For every line that contains the string "فروشندگان", pull that line out of the material below.
++++++++++
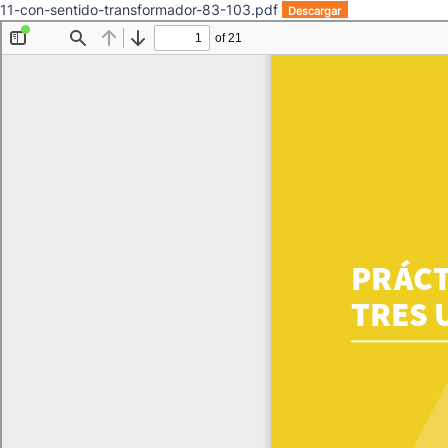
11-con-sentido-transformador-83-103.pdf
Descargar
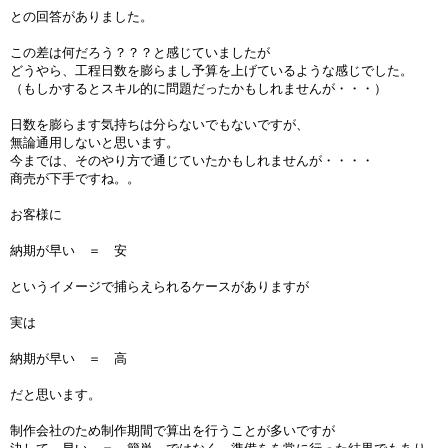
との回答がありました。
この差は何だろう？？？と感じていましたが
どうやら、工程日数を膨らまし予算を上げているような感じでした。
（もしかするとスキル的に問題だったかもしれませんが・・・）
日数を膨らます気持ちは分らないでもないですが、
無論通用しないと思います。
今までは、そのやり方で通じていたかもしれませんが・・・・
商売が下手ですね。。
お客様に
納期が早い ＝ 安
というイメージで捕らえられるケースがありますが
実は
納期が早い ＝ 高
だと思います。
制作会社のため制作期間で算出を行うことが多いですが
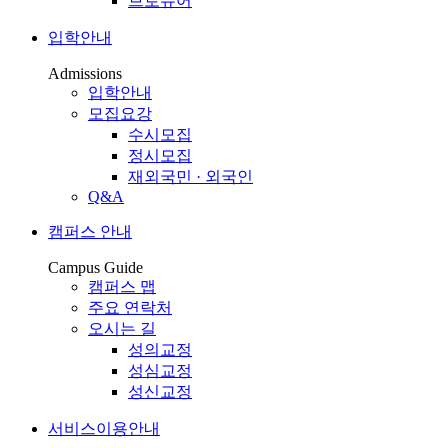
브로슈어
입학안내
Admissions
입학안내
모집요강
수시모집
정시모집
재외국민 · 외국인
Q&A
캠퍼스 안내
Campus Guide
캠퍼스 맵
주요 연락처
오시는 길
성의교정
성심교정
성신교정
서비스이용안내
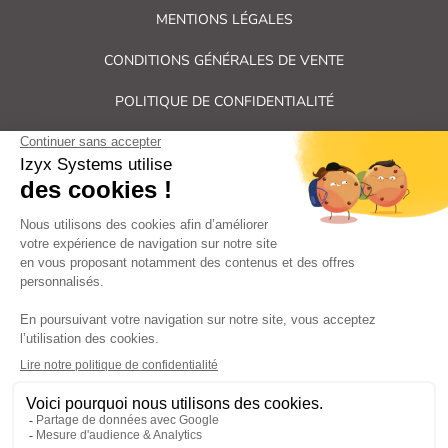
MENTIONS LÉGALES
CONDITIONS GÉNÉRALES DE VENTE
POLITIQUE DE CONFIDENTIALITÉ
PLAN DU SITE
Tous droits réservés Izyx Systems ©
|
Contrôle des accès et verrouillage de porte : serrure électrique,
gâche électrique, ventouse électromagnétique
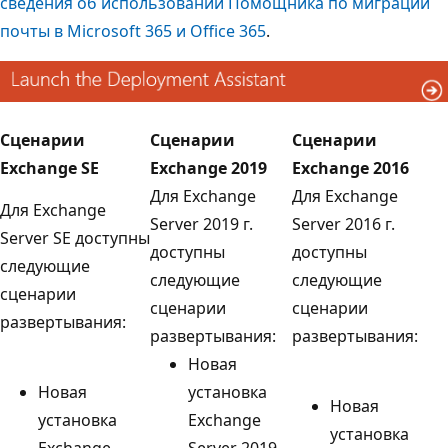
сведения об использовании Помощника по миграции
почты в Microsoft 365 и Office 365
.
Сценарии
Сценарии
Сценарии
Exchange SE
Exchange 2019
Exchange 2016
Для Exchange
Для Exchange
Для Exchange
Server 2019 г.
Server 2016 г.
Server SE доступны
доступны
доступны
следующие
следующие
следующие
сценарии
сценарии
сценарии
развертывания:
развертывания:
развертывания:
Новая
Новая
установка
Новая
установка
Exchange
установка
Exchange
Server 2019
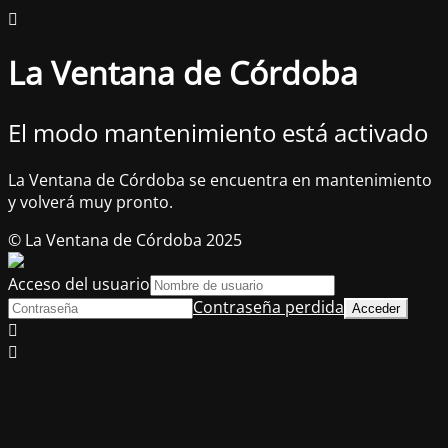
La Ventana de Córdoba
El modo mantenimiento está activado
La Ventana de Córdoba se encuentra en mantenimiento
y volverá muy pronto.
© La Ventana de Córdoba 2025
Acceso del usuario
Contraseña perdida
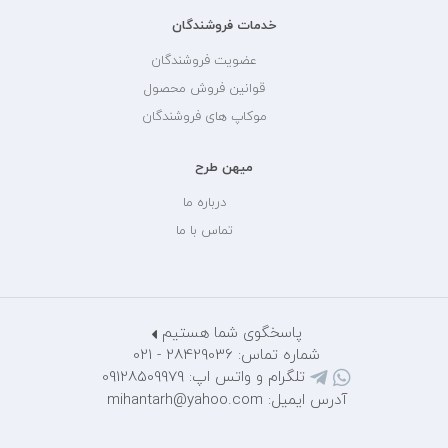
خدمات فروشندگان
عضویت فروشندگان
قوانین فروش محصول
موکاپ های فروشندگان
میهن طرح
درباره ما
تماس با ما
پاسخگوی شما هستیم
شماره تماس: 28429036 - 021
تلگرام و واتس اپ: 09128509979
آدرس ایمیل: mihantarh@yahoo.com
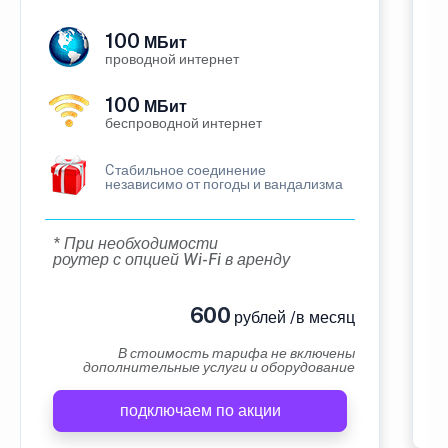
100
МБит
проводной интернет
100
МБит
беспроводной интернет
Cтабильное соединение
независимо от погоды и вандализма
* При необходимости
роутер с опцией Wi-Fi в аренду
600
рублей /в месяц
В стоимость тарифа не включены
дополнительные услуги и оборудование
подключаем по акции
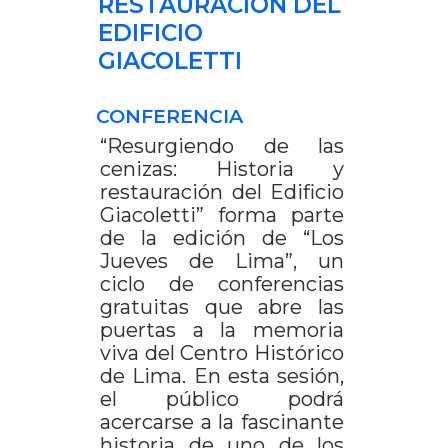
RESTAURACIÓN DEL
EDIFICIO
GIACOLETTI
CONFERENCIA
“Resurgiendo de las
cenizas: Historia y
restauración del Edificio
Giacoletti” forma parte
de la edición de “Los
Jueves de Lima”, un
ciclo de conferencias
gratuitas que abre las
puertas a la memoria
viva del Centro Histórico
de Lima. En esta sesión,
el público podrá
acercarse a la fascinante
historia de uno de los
++++++++++
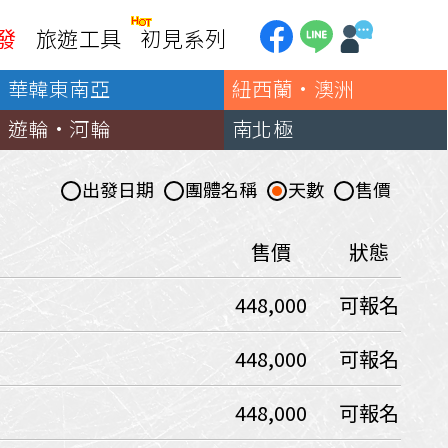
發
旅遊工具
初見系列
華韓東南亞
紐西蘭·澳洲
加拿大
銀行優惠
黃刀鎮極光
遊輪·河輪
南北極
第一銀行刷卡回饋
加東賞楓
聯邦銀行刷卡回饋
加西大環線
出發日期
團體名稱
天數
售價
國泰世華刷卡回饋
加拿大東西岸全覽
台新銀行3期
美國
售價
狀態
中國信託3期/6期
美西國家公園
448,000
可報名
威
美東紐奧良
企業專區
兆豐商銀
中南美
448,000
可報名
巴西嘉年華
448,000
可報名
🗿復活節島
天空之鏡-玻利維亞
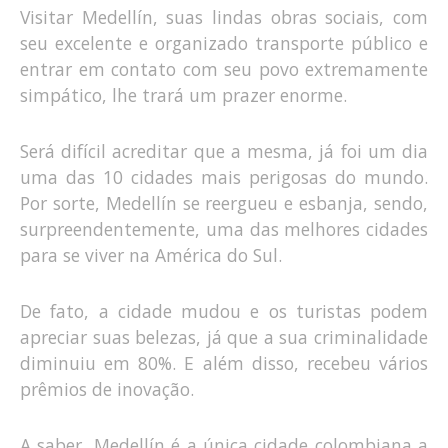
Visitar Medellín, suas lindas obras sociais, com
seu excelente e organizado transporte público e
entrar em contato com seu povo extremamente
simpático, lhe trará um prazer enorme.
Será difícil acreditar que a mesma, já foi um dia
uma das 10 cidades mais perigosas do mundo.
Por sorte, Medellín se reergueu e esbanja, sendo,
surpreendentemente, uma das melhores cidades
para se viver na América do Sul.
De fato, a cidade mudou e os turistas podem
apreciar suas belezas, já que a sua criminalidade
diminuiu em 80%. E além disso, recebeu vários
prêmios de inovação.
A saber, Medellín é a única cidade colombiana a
++++++++++
_Answer to the problem_:
خدمات فروشندگان
عضویت فروشندگان
موکاپ های فروشندگان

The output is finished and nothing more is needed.